● **Work instructions**: Copying rule for the data below: pictures stay out, and only the lines from the one with "焦点报道:厨余垃圾处理厂污水处理系统" down to the one with "jornada internacional sobre", inclusive, are repeated exactly.

◇ ◇ ◇ ◇

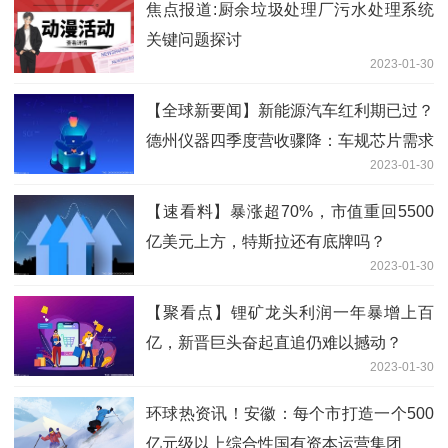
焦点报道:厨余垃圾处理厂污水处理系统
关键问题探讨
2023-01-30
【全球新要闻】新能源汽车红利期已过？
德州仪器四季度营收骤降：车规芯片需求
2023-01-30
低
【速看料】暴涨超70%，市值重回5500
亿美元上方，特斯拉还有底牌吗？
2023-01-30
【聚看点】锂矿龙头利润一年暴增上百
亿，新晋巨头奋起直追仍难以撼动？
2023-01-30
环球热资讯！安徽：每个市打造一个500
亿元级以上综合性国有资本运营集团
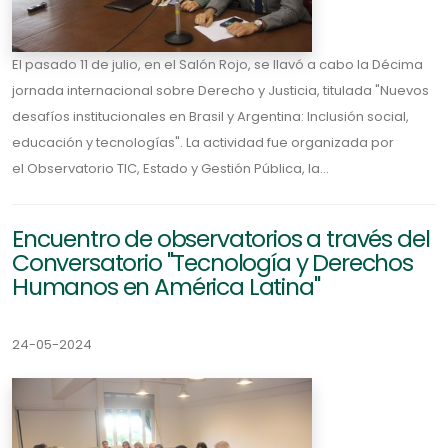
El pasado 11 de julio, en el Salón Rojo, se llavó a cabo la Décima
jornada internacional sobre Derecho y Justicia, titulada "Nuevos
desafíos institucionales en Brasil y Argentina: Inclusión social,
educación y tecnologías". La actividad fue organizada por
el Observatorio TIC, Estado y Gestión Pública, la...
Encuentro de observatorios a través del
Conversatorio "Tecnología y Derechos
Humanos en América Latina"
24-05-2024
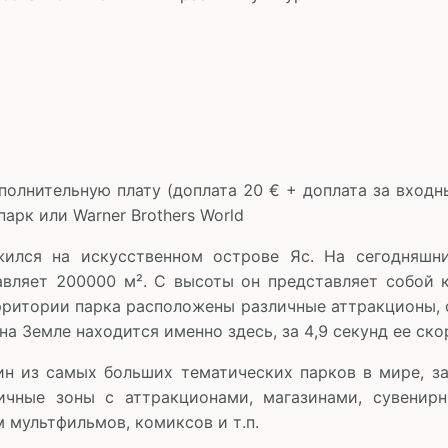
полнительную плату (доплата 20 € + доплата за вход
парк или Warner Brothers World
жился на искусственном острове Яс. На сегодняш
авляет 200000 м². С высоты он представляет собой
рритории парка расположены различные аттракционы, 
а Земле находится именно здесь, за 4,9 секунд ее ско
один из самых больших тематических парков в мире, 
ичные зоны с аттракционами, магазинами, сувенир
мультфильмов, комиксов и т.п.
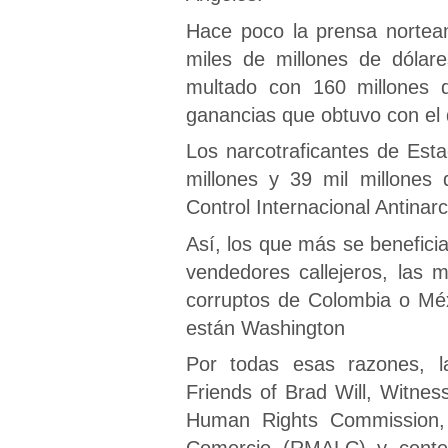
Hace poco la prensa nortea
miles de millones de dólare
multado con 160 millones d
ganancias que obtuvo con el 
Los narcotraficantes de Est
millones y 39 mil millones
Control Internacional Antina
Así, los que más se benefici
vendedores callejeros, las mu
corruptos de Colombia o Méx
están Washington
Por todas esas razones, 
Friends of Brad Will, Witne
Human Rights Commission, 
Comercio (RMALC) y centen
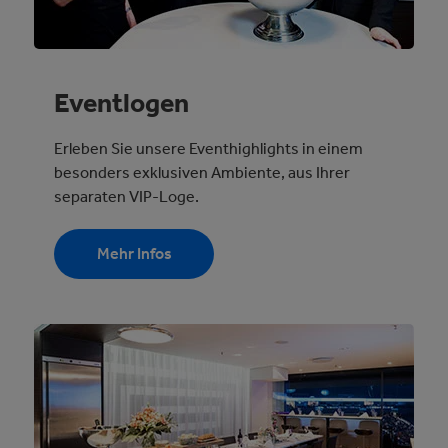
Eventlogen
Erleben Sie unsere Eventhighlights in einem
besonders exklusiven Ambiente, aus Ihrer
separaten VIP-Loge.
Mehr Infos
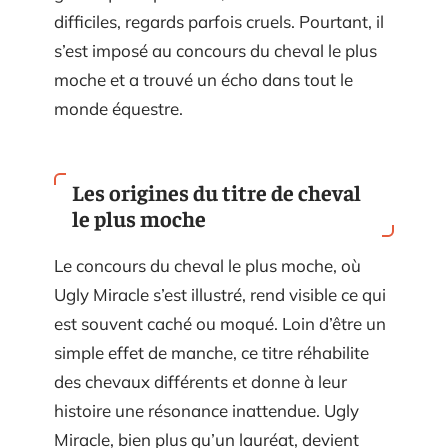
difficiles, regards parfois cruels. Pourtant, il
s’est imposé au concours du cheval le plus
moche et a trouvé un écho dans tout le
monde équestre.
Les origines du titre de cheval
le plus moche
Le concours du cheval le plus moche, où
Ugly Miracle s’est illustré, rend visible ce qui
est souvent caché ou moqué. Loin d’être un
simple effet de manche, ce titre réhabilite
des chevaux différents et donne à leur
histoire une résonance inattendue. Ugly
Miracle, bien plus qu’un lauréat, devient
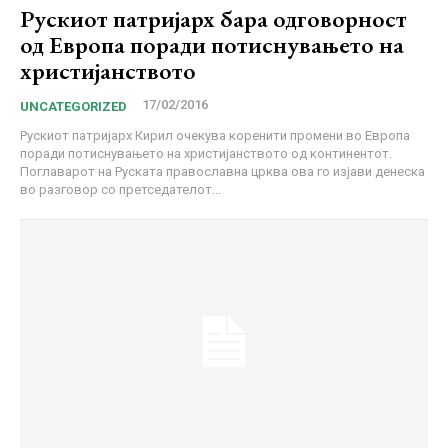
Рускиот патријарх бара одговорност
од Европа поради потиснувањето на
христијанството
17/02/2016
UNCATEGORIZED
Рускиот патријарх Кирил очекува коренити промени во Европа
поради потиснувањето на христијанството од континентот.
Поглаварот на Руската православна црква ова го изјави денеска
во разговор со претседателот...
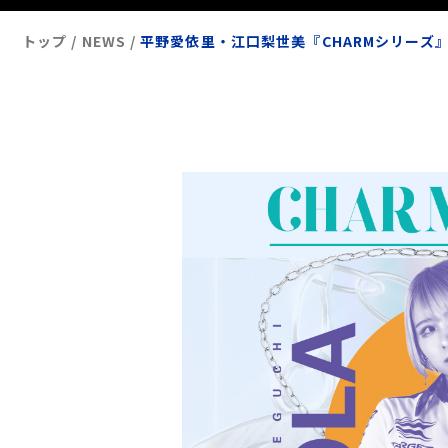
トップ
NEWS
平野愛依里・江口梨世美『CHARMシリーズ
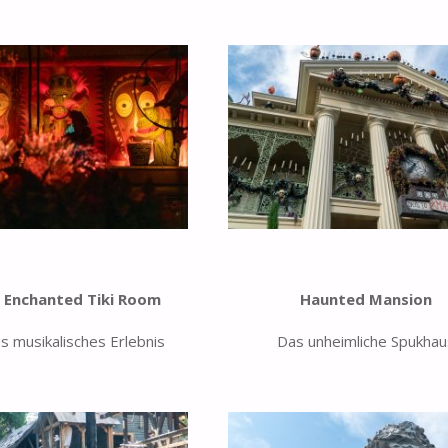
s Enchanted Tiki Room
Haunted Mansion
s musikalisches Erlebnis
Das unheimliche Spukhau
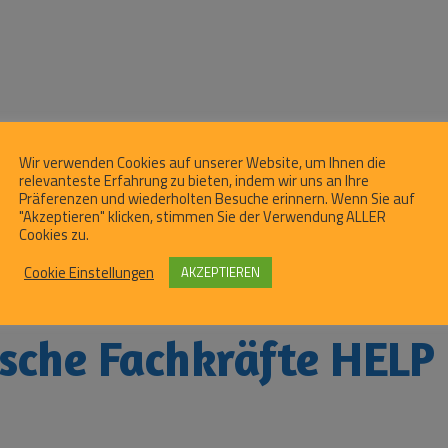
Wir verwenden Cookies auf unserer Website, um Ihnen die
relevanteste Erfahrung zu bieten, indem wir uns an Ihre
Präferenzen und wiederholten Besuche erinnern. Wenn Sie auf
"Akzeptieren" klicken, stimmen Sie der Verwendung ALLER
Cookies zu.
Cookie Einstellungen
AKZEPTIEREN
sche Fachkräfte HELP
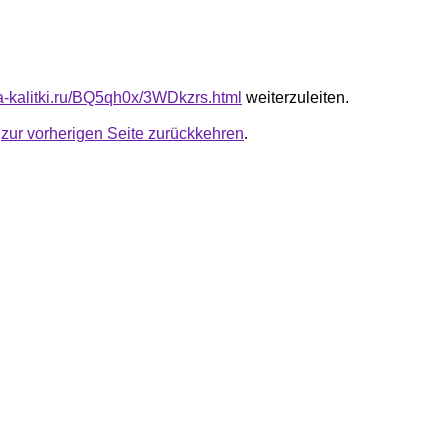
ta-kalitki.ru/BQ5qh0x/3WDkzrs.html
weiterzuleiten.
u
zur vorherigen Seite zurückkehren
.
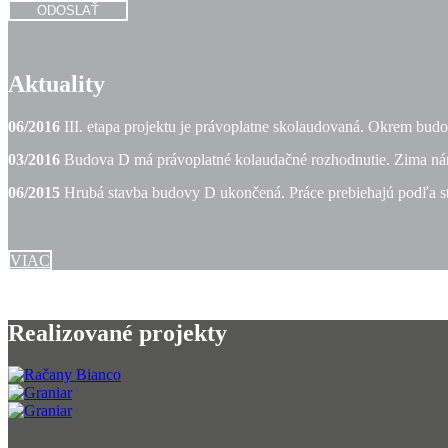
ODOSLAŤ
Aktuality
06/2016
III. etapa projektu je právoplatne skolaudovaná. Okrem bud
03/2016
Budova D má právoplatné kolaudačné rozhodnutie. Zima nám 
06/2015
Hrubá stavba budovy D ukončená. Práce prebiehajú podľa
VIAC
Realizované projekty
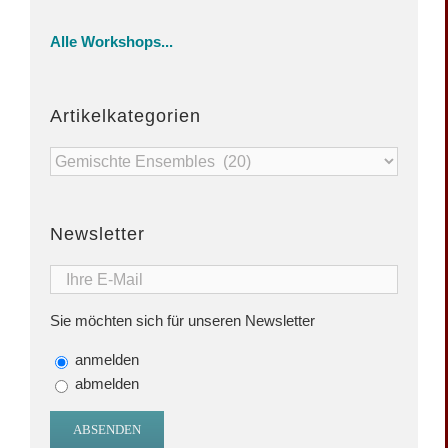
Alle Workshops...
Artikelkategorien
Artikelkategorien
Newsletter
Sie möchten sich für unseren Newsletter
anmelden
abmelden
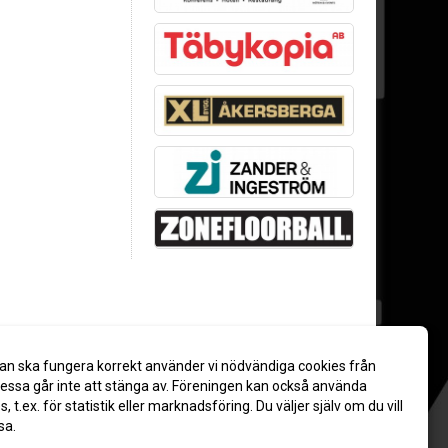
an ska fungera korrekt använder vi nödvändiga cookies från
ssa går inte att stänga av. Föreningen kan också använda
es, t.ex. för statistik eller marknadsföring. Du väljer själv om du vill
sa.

◇ ◇ ◇ ◇

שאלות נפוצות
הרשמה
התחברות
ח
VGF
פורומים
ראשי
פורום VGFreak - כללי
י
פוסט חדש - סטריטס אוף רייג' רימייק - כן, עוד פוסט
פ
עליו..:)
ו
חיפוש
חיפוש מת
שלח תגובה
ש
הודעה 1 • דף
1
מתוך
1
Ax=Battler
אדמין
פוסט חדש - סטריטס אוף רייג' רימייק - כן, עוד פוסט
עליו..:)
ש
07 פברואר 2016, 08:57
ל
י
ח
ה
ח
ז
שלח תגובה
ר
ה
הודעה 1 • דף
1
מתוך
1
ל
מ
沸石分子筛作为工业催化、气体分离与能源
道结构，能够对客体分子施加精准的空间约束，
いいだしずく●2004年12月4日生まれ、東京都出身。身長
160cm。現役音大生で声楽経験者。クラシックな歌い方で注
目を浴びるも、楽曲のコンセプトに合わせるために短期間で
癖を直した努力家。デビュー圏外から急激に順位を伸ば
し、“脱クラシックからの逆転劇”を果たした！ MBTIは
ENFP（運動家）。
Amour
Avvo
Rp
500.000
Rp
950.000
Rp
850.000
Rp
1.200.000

◇ ◇ ◇ ◇

● **Exercise response**:
焦点报道:厨余垃圾处理厂污水处理系统
关键问题探讨
2023-01-30
【全球新要闻】新能源汽车红利期已过？
德州仪器四季度营收骤降：车规芯片需求
2023-01-30
低
【速看料】暴涨超70%，市值重回5500
亿美元上方，特斯拉还有底牌吗？
2023-01-30
【聚看点】锂矿龙头利润一年暴增上百
亿，新晋巨头奋起直追仍难以撼动？
2023-01-30
环球热资讯！安徽：每个市打造一个500
亿元级以上综合性国有资本运营集团
El pasado 11 de julio, en el Salón Rojo, se llavó a cabo la Décima
jornada internacional sobre Derecho y Justicia, titulada "Nuevos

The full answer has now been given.